A statement of claim filed Tuesday with Manitoba Court of King's Bench by three of his siblings — Russell Farley, Paul Farley and Sharon MacLeod — alleges the Mental Health Crisis Response Centre in Winnipeg failed to properly care for Trevor when he went there for help a day before the killings.
It names as defendants the Winnipeg Regional Health Authority and the Winnipeg-Churchill Health Region — the legal entities responsible for health-care services and facilities in Winnipeg — as well as the provincial health organization, Shared Health.
The statement of claim says on or about Oct. 26, 2021, Trevor went to the Mental Health Crisis Response Centre — next to the Health Sciences Centre in Winnipeg — in an effort to seek assistance for mental health issues and spent the night there.
Between 12:24 a.m. and 1:30 a.m. on Oct. 27, he was assessed by a clinician at the crisis centre and reported experiencing "delusions and hallucinations as well as suicidal thoughts," the statement of claim says.
A few hours later — around 8:50 a.m.— he was assessed by a physician assistant at the centre and it was decided he should undergo an involuntary psychiatric assessment, the statement of claim said. At that point, a physician at the centre completed what's known as a "Form 4."
A Form 4 allows an individual to be taken to a psychiatric facility for an assessment by a psychiatrist when they are either unwilling or unable to consent to a voluntary assessment.
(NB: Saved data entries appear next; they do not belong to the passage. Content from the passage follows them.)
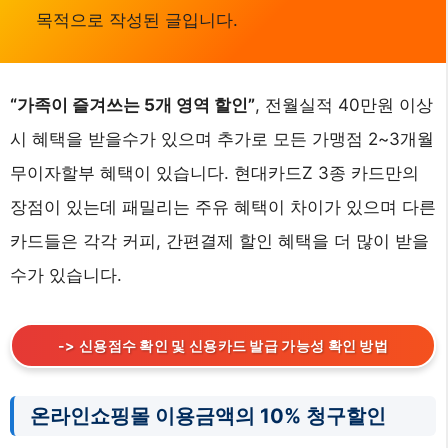
목적으로 작성된 글입니다.
“가족이 즐겨쓰는 5개 영역 할인”
, 전월실적 40만원 이상
시 혜택을 받을수가 있으며 추가로 모든 가맹점 2~3개월
무이자할부 혜택이 있습니다. 현대카드Z 3종 카드만의
장점이 있는데 패밀리는 주유 혜택이 차이가 있으며 다른
카드들은 각각 커피, 간편결제 할인 혜택을 더 많이 받을
수가 있습니다.
-> 신용점수 확인 및 신용카드 발급 가능성 확인 방법
온라인쇼핑몰 이용금액의 10% 청구할인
If a person under a Form 4 is deemed to be at risk of harming themselves or someone else, they are to be moved to a locked, secure room under the constant supervision of staff, the lawsuit says.
However, the Crisis Response Centre is not a locked facility, meaning that unless a person is in a locked room, they may be able to leave.
The suit says although he was under the "belief he was a prophet, having delusional and auditory hallucinations and … suffering from intense suicidal thought," Trevor was not placed in a locked room for monitoring, "contrary to established procedure."
About three hours after being seen by the physician assistant at the crisis centre and at some point after the Form 4 was completed, he left the centre.
Staff called 911 so police could look for him, the statement of claim said.
As a Manitoba court heard earlier this month, Trevor then went to the home of his father, Stuart Farley, on Toronto Street in Winnipeg, where he killed him.